Probe-based confocal laser endomicroscopy patterns observed in GI-GVHD patients following intravenous injection of fluorescein. (a) Normal sigmoid. (b) Abnormal microvessel network with dilation of a microvessel surrounding a colonic crypt (mild GVHD). (c) Mild increase in fluorescein intensity in the lamina propria (mild GVHD). (d) Distorted crypts (moderate GVHD). (e,f) Major architectural changes showing proliferation and dilation of microvessels in the lamina propria, major fluorescein extravasation, and complete destruction of the colonic crypt architecture (severe GVHD).
Conventional histology
During endoscopy, any visible abnormality was noted and biopsies taken. In addition, systematic samples were taken in the sigmoid (at 40 cm distally to the anus) and in the rectum. All biopsies were processed as best standard of care including haematoxylin and esosin staining and additional immunohistochemical testing for the presence of CMV. Histological sections were interpreted by a single expert GI pathologist (JFM) who was also blinded to all the other above results. Histological sections were graded on haematoxylin and eosin-stained sections according to the grading system described by Sale et al.21 Of note, none of the patients analysed in this study had evidence of viral infection.
Statistics
All statistical analyses were performed with GraphPad Prism version 5.00 for Windows (GraphPad Software). Data were expressed as mean ± standard deviation. Results were analysed on an intention-to-diagnose basis (i.e. technical failures were considered as a negative result). Diagnostic performances were expressed as sensitivity, specificity, positive predictive value (PPV), and negative predictive value (NPV). Correlation was assessed by the Spearman rank test.
Results
Study population and diagnosis of acute GVHD
Patients, donors and allo-HSCT characteristics of these patients are summarized in Table 1. In this cohort, according to the modified Glücksberg criteria, eight out of 15 patients developed acute GVHD, which was classified grade I (n = 3), II (n = 4), and IV (n = 1).

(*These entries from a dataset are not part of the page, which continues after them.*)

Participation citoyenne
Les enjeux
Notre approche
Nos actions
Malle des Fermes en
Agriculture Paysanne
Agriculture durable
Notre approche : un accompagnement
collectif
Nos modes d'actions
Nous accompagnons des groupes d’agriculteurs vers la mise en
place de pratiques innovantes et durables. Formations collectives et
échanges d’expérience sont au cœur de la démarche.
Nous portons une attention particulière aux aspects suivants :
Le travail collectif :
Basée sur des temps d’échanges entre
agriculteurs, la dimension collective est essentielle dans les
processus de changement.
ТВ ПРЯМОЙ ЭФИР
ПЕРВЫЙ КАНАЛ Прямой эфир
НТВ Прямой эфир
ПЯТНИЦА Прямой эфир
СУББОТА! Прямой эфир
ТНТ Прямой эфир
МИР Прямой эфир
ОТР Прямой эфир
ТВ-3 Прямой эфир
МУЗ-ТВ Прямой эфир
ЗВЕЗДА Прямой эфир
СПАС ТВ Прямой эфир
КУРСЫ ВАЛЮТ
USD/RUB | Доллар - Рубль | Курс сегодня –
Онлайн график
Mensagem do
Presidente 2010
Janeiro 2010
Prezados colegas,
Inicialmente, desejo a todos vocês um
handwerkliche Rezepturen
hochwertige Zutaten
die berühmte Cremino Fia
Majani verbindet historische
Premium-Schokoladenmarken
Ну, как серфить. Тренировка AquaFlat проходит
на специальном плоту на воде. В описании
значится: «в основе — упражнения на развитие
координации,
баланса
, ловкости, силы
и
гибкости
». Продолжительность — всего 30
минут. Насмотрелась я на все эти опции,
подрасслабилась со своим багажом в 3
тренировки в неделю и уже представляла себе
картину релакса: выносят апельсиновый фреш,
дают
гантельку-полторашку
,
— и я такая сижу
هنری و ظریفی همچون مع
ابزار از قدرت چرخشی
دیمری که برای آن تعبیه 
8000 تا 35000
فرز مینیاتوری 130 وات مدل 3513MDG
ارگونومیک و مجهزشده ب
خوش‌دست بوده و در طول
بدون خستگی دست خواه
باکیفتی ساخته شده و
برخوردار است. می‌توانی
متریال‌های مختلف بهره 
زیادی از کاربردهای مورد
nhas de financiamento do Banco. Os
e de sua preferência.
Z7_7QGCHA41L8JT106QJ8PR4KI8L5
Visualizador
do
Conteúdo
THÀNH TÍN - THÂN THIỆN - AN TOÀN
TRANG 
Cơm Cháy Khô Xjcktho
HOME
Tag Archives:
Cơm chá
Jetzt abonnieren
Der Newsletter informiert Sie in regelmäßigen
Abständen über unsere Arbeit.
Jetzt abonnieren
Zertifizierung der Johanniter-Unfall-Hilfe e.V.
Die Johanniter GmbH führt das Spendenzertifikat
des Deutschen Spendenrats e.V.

GVHD occured at a median of 13 days (range 5–53 days) after endoscopic examinations. Grade I patients had isolated cutaneous symptoms. Grade II patients had either isolated cutaneous symptoms (n = 2) or cutaneous and digestive symptoms (n = 2). The patient with grade IV acute GVHD had cutaneous and digestive symptoms as well as liver abnormalities. The clinical outcome was favourable among grade I patients without additional immunosuppressive therapy. Grade II patients improved following initiation of therapy with 2 mg/kg/day prednisolone. The patient with grade IV acute GVHD died at week 10 following allo-HSCT despite high dose corticosteroid therapy and intensive supportive care.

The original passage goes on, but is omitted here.